Now that the walls are poured, I am ready to start framing.  I have a list of 20+ folks who have said they are ready and willing to help with framing (but not all at one time, of course).  Does anyone have any strategies or resources I can turn to to make the work efficient?  What are the best ways to organize the work parties?  This will be weekend efforts with 6 hours of work per day, I am guessing (hoping).

For reference, this is the Victoria's Cottage design with a daylight basement below on a sloping hillside on the Oregon coast.



  • Guest
Re: work crew strategies/resources
« Reply #1 on: January 22, 2007, 03:48:18 PM »
I wish I knew.

I'd think having a what order things need to be done in list would help.  

All the supplies laid on. A good idea of what tools you will need, so you can put out the word.

Requests for people to show up with real shoes, safety glasses, etc.

A handful of cloth nail aprons, brown jersey gloves, to give out.

A plan B for a rainy day--there may well be plenty to do, but only if you've thought about it ahead of time.

A stereo.

FOOD! (not to mention safe drinking water)  I once went to a bale raising where half the people who showed up were vegetarian, and Charley the Pig had given his life for the food that day.  Most had at least a taste, if only in honor of Charley, often saying "this is the first time I've had meat in over five years."
« Last Edit: January 22, 2007, 03:50:58 PM by Amanda_931 »


  • Guest
Re: work crew strategies/resources
« Reply #2 on: January 22, 2007, 04:47:12 PM »
You will be the job foreman/engineer/architect, and it seems that everybody wants to pound nails.

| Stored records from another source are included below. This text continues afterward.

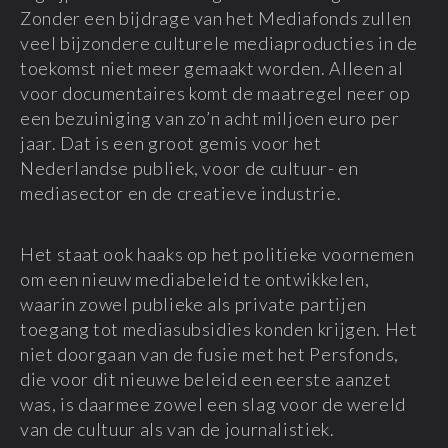
Zonder een bijdrage van het Mediafonds zullen
veel bijzondere culturele mediaproducties in de
toekomst niet meer gemaakt worden. Alleen al
voor documentaires komt de maatregel neer op
een bezuiniging van zo’n acht miljoen euro per
jaar. Dat is een groot gemis voor het
Nederlandse publiek, voor de cultuur- en
mediasector en de creatieve industrie.
Het staat ook haaks op het politieke voornemen
om een nieuw mediabeleid te ontwikkelen,
waarin zowel publieke als private partijen
toegang tot mediasubsidies konden krijgen. Het
niet doorgaan van de fusie met het Persfonds,
die voor dit nieuwe beleid een eerste aanzet
was, is daarmee zowel een slag voor de wereld
van de cultuur als van de journalistiek.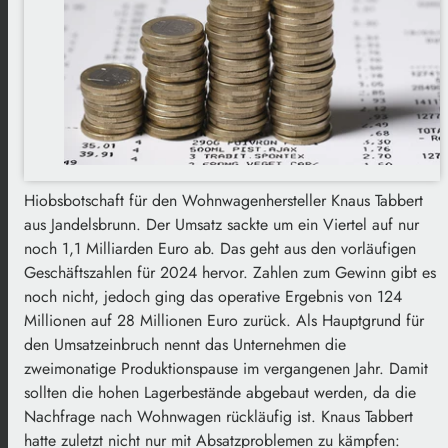
Hiobsbotschaft für den Wohnwagenhersteller Knaus Tabbert
aus Jandelsbrunn. Der Umsatz sackte um ein Viertel auf nur
noch 1,1 Milliarden Euro ab. Das geht aus den vorläufigen
Geschäftszahlen für 2024 hervor. Zahlen zum Gewinn gibt es
noch nicht, jedoch ging das operative Ergebnis von 124
Millionen auf 28 Millionen Euro zurück. Als Hauptgrund für
den Umsatzeinbruch nennt das Unternehmen die
zweimonatige Produktionspause im vergangenen Jahr. Damit
sollten die hohen Lagerbestände abgebaut werden, da die
Nachfrage nach Wohnwagen rückläufig ist. Knaus Tabbert
hatte zuletzt nicht nur mit Absatzproblemen zu kämpfen: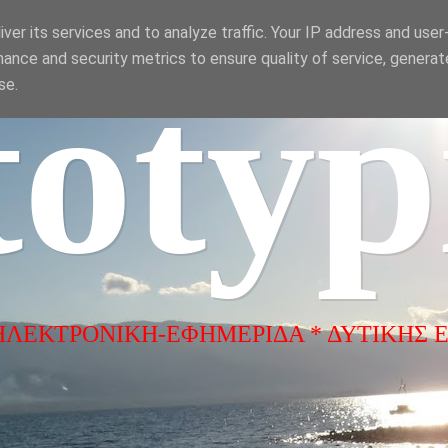
ver its services and to analyze traffic. Your IP address and use
ance and security metrics to ensure quality of service, genera
totyp
se.
ΗΛΕΚΤΡΟΝΙΚΗ-ΕΦΗΜΕΡΙΔΑ * ΔΥΤΙΚΗΣ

Make a list of people that have certain skills and divid up your crew under someone that knows what their doing.

Framing goes fast, so be aware of the measurements.

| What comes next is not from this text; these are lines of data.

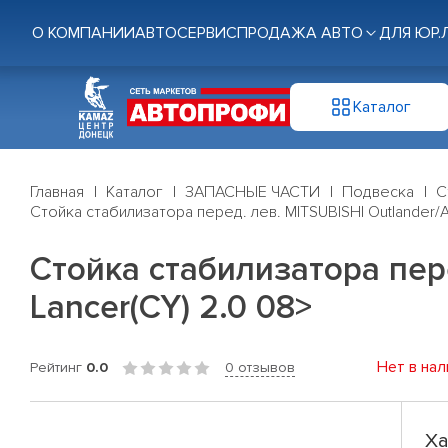
О КОМПАНИИ
АВТОСЕРВИС
ПРОДАЖА АВТО
ДЛЯ ЮР.
Каталог
Главная
Каталог
ЗАПАСНЫЕ ЧАСТИ
Подвеска
С
Стойка стабилизатора перед. лев. MITSUBISHI Outlander/Air
Стойка стабилизатора перед
Lancer(CY) 2.0 08>
Нет в нал
Рейтинг
0.0
0 отзывов
Ха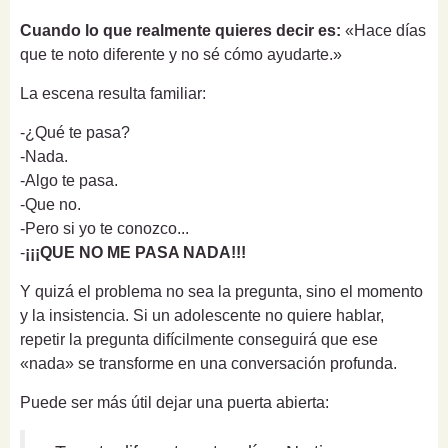
Cuando lo que realmente quieres decir es:
«Hace días
que te noto diferente y no sé cómo ayudarte.»
La escena resulta familiar:
-¿Qué te pasa?
-Nada.
-Algo te pasa.
-Que no.
-Pero si yo te conozco...
-
¡¡¡QUE NO ME PASA NADA!!!
Y quizá el problema no sea la pregunta, sino el momento
y la insistencia. Si un adolescente no quiere hablar,
repetir la pregunta difícilmente conseguirá que ese
«nada» se transforme en una conversación profunda.
Puede ser más útil dejar una puerta abierta: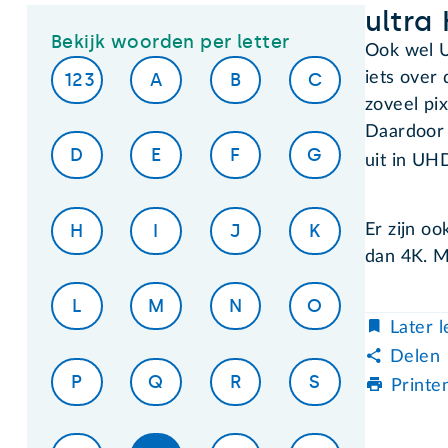
ultra
Bekijk woorden per letter
Ook wel U
123
A
B
C
iets over
zoveel pi
Daardoor 
D
E
F
G
uit in UH
H
I
J
K
Er zijn oo
dan 4K. M
L
M
N
O
Later 
Delen
P
Q
R
S
Printe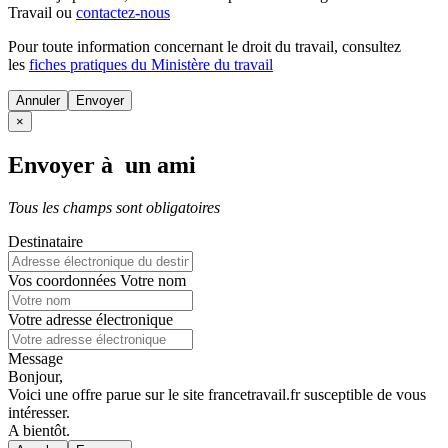
Travail ou
contactez-nous
Pour toute information concernant le
droit du travail
, consultez
les
fiches pratiques du Ministère du travail
Annuler
×
Envoyer à un ami
Tous les champs sont obligatoires
Destinataire
Vos coordonnées
Votre nom
Votre adresse électronique
Message
Bonjour,
Voici une offre parue sur le site francetravail.fr susceptible de vous
intéresser.
A bientôt.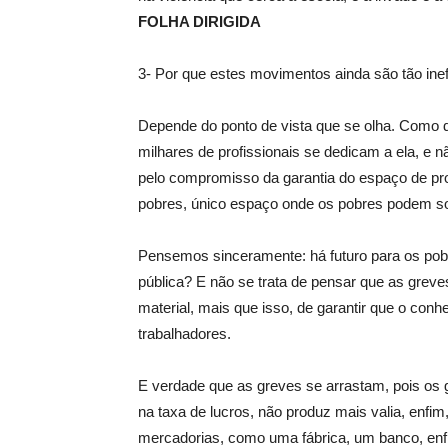
FOLHA DIRIGIDA
3- Por que estes movimentos ainda são tão ine
Depende do ponto de vista que se olha. Como d
milhares de profissionais se dedicam a ela, e nã
pelo compromisso da garantia do espaço de pro
pobres, único espaço onde os pobres podem so
Pensemos sinceramente: há futuro para os pobre
pública? E não se trata de pensar que as greves
material, mais que isso, de garantir que o conh
trabalhadores.
E verdade que as greves se arrastam, pois os
na taxa de lucros, não produz mais valia, enfim,
mercadorias, como uma fábrica, um banco, enf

If you haven't done this before, maybe just have a couple of people show up to start with, till you figure what your doing.
You know too many cooks.......................
Good luck!

P.S. Had one guy that insisted on cutting every board by hand, then filing the edge, had to sneak the file away, then bury it.
« Last Edit: January 22, 2007, 04:49:07 PM by hunter63 »


  • Guest
Re: work crew strategies/resources
« Reply #3 on: January 22, 2007, 05:34:13 PM »
I agree that too many cooks spoil the meal!  Think about what you want done and how many people would be ideal.  Have an idea of the skill level of most helping.  This is for your safety and everyone else's too!!

Also, have someone else (not a builder, maybe a friend or relative that wants to help but doesn't know a hammer from a screwdriver) and put them in charge of refreshments and food!  My wife did this every weekend for our help, and they loved the lunches she had set up.  Fresh fruit, yogurt, granola bars, bottled water and pop, sandwiches.  This helps bring them back next weekend too!!


  • Guest
Re: work crew strategies/resources
« Reply #4 on: January 22, 2007, 06:12:44 PM »
For framing, it really isn't possible to teach someone everything they need to know on one job (or even four).  To be most efficient I would identify your more experienced and skilled helpers.  Meet with them and map out a strategy based on their skills and the resources available.  I personally think it is best to have one guy do the layout so studs "stack" over floor joists etc so there is efficient use of sheet goods.  I've seen many houses that the 16" oc starts at the end of the tape with no regard to previous or subsequent layouts.  It results in "bastard joints" in the drywall, and wastes subfloor, sheathing and siding.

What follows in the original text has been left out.